__Problem statement__. The lines from the one containing "Baking Tips" through the end of the entries are what to output; reproduce them exactly and add nothing.

__Records__.
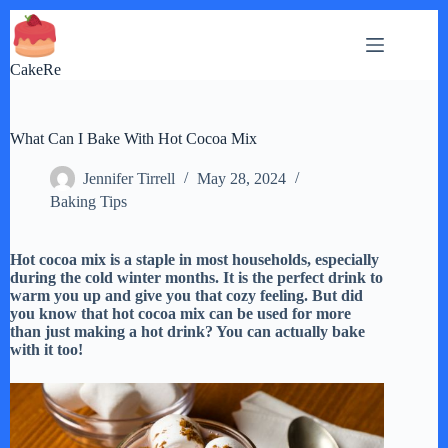
Skip
to
content
CakeRe
What Can I Bake With Hot Cocoa Mix
Jennifer Tirrell
May 28, 2024
Baking Tips
Hot cocoa mix is a staple in most households, especially
during the cold winter months. It is the perfect drink to
warm you up and give you that cozy feeling. But did
you know that hot cocoa mix can be used for more
than just making a hot drink? You can actually bake
with it too!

__The answer__.
Baking Tips
Hot cocoa mix is a staple in most households, especially
during the cold winter months. It is the perfect drink to
warm you up and give you that cozy feeling. But did
you know that hot cocoa mix can be used for more
than just making a hot drink? You can actually bake
with it too!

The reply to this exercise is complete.